Friday, August 19, 2005

Poster for the wasted generation

I should be on the anti-drug ad campaigns, I've been completely miserable all week. It could be the inclement weather, but I've been finding fault with everything all week. Everything and everyone, including my body even though I'm down to a measly 49 kilos.

Work - shmork. I've had 2 interviews lined up this week. One was with a cowboy. Actually, that's generous. He was a cock. Arrogant, uninterested, interogative and he still couldn't sell the mag to me. It was all the way out in Sutton and it was pretty much computerworld revisited, in every sense.

I got an email from ex trying to make some peace or find forgiveness. Drafted a thousand replies but in the end chose not to send. We broke up via phone, talked via IM and he apologises via email. Is this what modern people do? Is this the way of the future.

I know that he cares, so he must understand that I can't deal with it. I don't know what to say to him, and what he actually wants from me. Anyway, with this blog he has this window on my innersoul that he looks through, just as I peek through his every now and then just to remind myself what he is like, and where his actual desires lie - or who they are for now. I'm trying to forget that he was the one. I just want to have fun, be happy, live in the moment.

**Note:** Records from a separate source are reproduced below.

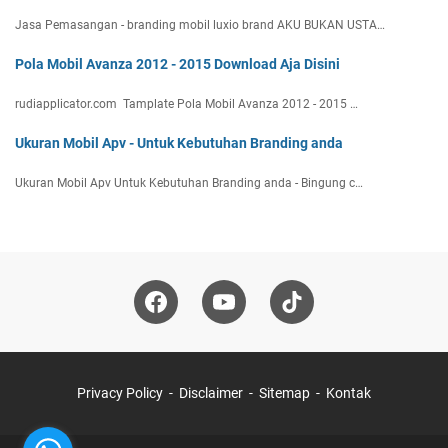
Jasa Pemasangan - branding mobil luxio brand AKU BUKAN USTA…
Pola Mobil Avanza 2012 - 2015 Download Aja Disini
rudiapplicator.com Tamplate Pola Mobil Avanza 2012 - 2015 …
Ukuran Mobil Apv - Untuk Kebutuhan Branding anda
Ukuran Mobil Apv Untuk Kebutuhan Branding anda - Bingung c…
Privacy Policy
Disclaimer
Sitemap
Kontak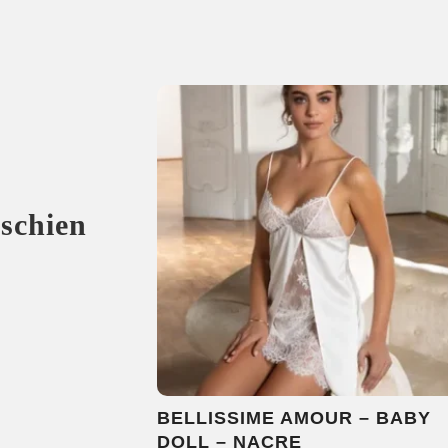
sschien
BELLISSIME AMOUR – BABY
DOLL – NACRE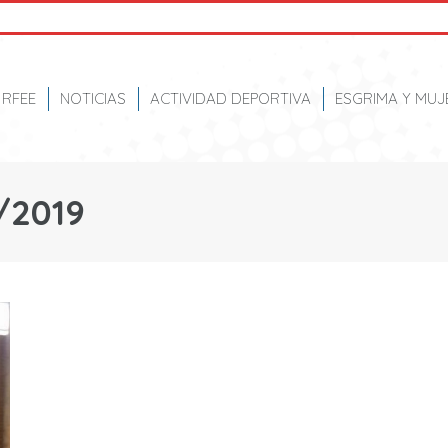
RFEE
NOTICIAS
ACTIVIDAD DEPORTIVA
ESGRIMA Y MUJ
/2019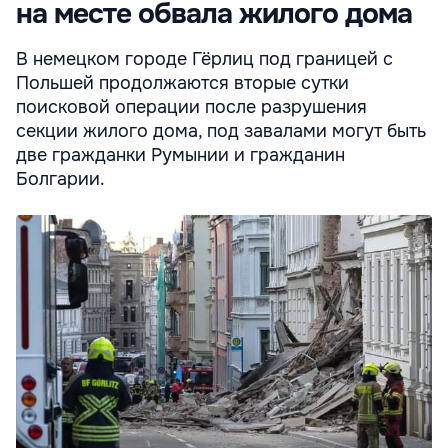
на месте обвала жилого дома
В немецком городе Гёрлиц под границей с
Польшей продолжаются вторые сутки
поисковой операции после разрушения
секции жилого дома, под завалами могут быть
две гражданки Румынии и гражданин
Болгарии.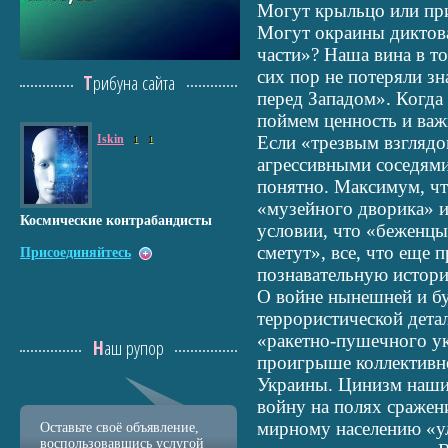
Могут крыльцо или пр
Могут окраины диктов
части»? Наша вина в т
сих пор не потеряли зн
Трибуна сайта
перед Западом». Когда
поймем ценность и важ
Iskin
Если «трезвым взглядо
1
1
агрессивными соседями
понятно. Максимум, чт
«музейного дворика» и
Космические контрабандисты
условии, что «беженцы
сметут», все, что еще 
Присоединяйтесь
познавательную истори
О войне нынешней и б
террористической дета
«ракетно-пушечного ук
Наш рупор
проигрыше коллективн
Украины. Цинизм наших
войну на полях сражен
мирному населению «у
Оставьте своё объявление,
воспользовавшись услугой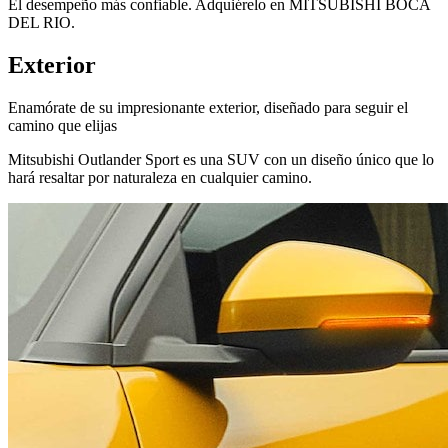
El desempeño más confiable. Adquiérelo en MITSUBISHI BOCA
DEL RIO.
Exterior
Enamórate de su impresionante exterior, diseñado para seguir el
camino que elijas
Mitsubishi Outlander Sport es una SUV con un diseño único que lo
hará resaltar por naturaleza en cualquier camino.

God, am I actually listening to bad trance? I am. I'm turning into someone I don't even want to know.

Off to interview number 2 in a minute so it's not the time to be thinking about emotions... Come on! Where is the happy smile?

...

Totally blew that interview. Totally fucked it. Firstly I had to reschedule it because I couldn’t get out in time and they hadn’t sent me the address. (11 to get there at 11.30). Then I turned up late, wet and totally nervous. I didn’t remember who I was going to meet. I’m dripping wet and going through my notes to not find any information at all, but managing to get my only copies of my work wet.

I answered every question at 100 miles an hour but in an open-ended way - not actually stating an opinion.

I said 'to be honest' way too many times. It sounds like that I'm generally dishonest and am just telling the truth this once.

I finished every sentence with 'so, um yeah'.

She asked me about an article that I wrote and I couldn’t even remember anything about it.

At one point I acted like I knew something about digital television by knowingly nodding, so she asked me further information and I completely ballsed up my answer. There was a pause, and then I admitted I didn’t know what I was talking about.

For salary: 'I'm currently on more than what you advertised for this position.' pause 'but I'm flexible on that. I would consider a revising my salary'. Mentally 'SHUT UP! SHUT UP!'.

By the end she looked scared of me. She wouldn't even shake my hand. I don’t blame her.